-- Information follows --

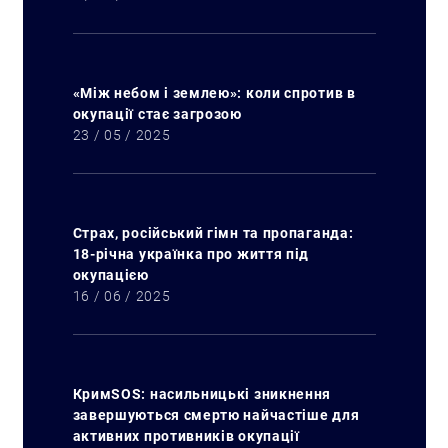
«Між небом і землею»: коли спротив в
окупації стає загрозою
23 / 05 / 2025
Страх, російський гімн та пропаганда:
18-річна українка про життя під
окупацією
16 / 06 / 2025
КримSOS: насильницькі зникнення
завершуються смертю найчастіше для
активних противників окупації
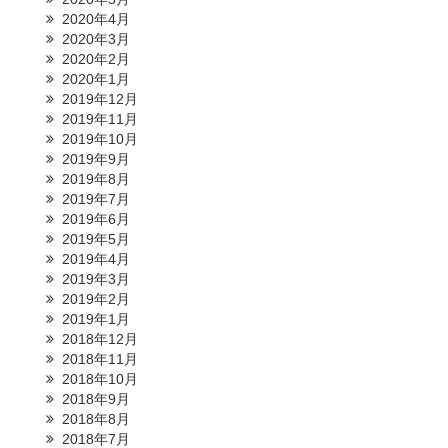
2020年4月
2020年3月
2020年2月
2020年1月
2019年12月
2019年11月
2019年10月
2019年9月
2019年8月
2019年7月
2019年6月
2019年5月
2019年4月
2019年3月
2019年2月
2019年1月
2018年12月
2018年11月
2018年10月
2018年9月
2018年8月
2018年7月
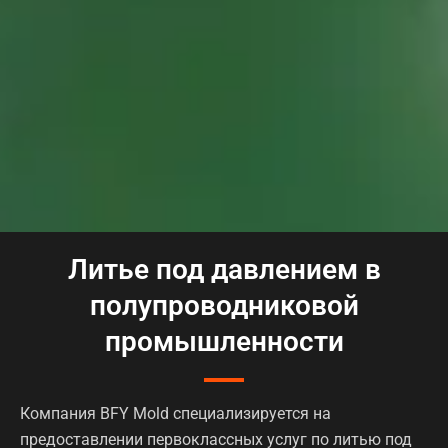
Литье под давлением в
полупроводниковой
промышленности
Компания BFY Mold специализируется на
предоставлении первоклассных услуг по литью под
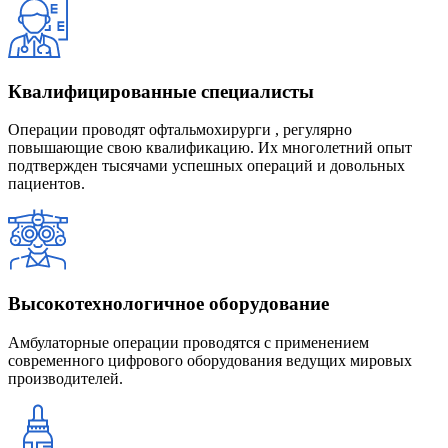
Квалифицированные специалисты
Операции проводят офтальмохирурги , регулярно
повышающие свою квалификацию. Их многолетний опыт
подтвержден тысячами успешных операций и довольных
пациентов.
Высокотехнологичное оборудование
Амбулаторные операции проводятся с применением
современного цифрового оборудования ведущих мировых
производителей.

-- Information concluded --
-- Information follows --

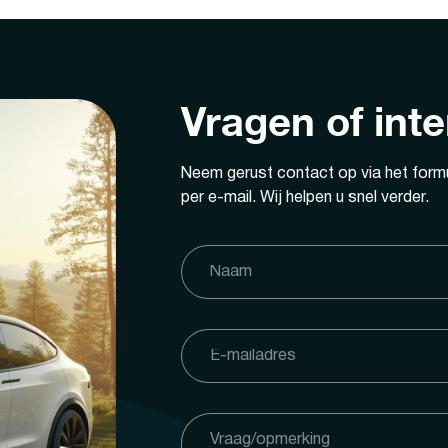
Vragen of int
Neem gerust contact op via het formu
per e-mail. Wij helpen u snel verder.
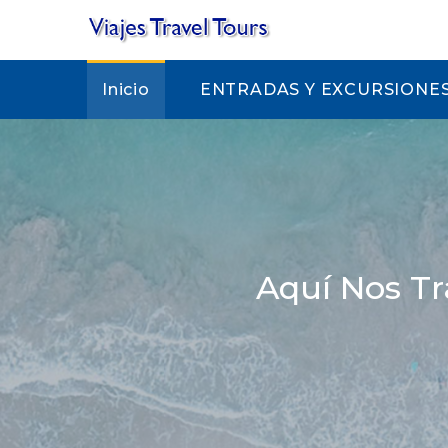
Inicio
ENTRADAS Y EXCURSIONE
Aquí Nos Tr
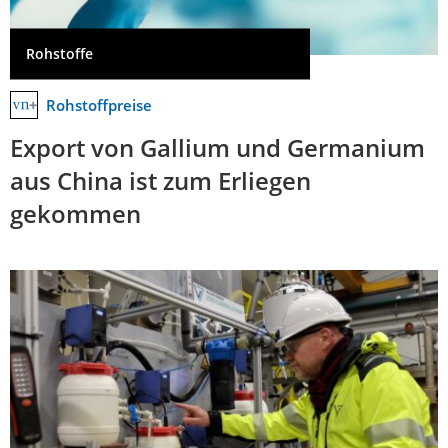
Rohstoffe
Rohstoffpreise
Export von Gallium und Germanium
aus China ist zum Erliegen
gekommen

-- Information concluded --

• Exercise requirements
Starting at the line above that contains "повышающие свою квалификацию.", write out each line exactly until the line that contains "производителей." has been written, and stop there.

• Problem solution
повышающие свою квалификацию. Их многолетний опыт
подтвержден тысячами успешных операций и довольных
пациентов.
Высокотехнологичное оборудование
Амбулаторные операции проводятся с применением
современного цифрового оборудования ведущих мировых
производителей.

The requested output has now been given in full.